Saved data entries:
--------
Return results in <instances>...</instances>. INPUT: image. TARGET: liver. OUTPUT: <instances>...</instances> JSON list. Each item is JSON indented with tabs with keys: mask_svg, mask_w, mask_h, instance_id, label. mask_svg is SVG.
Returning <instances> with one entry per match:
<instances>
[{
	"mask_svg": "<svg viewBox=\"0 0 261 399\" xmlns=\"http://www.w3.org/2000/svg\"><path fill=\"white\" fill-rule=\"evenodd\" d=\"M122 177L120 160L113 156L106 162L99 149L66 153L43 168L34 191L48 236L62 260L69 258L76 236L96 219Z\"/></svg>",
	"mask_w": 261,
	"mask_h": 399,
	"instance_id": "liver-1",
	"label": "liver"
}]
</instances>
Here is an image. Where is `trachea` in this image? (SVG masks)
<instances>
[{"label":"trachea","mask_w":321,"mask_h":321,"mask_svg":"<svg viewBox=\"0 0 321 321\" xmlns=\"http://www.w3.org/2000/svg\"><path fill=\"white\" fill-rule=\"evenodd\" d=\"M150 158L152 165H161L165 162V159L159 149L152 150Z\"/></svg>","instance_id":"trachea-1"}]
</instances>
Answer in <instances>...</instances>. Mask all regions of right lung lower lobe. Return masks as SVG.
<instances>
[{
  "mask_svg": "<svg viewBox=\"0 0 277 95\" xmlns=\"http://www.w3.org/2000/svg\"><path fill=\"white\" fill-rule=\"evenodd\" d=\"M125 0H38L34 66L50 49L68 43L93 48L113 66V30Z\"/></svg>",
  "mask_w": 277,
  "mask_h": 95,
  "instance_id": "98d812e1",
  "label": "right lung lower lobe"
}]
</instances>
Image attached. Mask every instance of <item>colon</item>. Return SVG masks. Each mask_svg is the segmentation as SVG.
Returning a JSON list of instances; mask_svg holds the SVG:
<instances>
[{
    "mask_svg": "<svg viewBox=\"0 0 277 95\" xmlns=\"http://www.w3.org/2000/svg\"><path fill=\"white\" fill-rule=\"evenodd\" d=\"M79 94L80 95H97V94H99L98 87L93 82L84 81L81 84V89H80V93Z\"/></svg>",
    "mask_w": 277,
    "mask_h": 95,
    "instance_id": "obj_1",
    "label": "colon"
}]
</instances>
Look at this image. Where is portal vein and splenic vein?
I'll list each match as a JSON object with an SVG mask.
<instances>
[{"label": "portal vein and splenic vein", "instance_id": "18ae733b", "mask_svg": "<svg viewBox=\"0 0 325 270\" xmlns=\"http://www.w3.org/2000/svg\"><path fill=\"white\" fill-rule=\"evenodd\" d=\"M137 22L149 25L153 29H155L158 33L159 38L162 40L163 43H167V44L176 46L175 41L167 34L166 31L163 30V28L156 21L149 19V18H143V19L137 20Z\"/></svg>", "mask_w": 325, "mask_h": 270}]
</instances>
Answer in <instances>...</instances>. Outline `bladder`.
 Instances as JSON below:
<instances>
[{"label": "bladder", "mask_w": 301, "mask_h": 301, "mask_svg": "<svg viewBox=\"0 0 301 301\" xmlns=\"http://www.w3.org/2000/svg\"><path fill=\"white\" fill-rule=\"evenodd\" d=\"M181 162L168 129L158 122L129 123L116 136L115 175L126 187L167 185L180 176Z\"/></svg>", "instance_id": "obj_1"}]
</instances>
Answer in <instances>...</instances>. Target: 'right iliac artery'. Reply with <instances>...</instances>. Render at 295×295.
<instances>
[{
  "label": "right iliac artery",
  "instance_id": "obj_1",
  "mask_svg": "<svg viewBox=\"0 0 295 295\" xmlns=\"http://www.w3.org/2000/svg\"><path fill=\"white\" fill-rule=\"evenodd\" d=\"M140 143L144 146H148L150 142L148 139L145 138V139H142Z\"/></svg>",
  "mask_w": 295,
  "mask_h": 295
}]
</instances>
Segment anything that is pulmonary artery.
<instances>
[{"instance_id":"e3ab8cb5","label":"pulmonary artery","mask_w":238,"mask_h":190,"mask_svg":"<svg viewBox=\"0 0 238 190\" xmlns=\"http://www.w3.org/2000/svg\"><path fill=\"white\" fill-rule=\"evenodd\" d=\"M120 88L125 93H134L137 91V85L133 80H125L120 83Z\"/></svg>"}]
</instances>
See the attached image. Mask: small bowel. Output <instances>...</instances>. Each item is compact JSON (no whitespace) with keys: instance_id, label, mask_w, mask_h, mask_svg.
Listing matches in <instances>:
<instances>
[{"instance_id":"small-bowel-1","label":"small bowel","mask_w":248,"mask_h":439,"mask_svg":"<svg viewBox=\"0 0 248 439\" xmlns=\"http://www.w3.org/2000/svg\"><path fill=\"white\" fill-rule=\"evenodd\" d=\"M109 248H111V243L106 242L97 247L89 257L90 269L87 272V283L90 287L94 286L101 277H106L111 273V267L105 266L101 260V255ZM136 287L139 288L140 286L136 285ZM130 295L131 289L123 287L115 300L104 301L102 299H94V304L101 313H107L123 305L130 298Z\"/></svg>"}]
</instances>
--------
- Task brief
The line containing "See the attached" and every line after it, through the end of the records, should be repeated exactly and alone.

- Task result
See the attached image. Mask: small bowel. Output <instances>...</instances>. Each item is compact JSON (no whitespace) with keys: instance_id, label, mask_w, mask_h, mask_svg.
Listing matches in <instances>:
<instances>
[{"instance_id":"small-bowel-1","label":"small bowel","mask_w":248,"mask_h":439,"mask_svg":"<svg viewBox=\"0 0 248 439\" xmlns=\"http://www.w3.org/2000/svg\"><path fill=\"white\" fill-rule=\"evenodd\" d=\"M109 248H111V243L106 242L97 247L89 257L90 269L87 272V283L90 287L94 286L101 277H106L111 273V267L105 266L101 260V255ZM136 287L139 288L140 286L136 285ZM130 295L131 289L123 287L115 300L104 301L102 299H94V304L101 313H107L123 305L130 298Z\"/></svg>"}]
</instances>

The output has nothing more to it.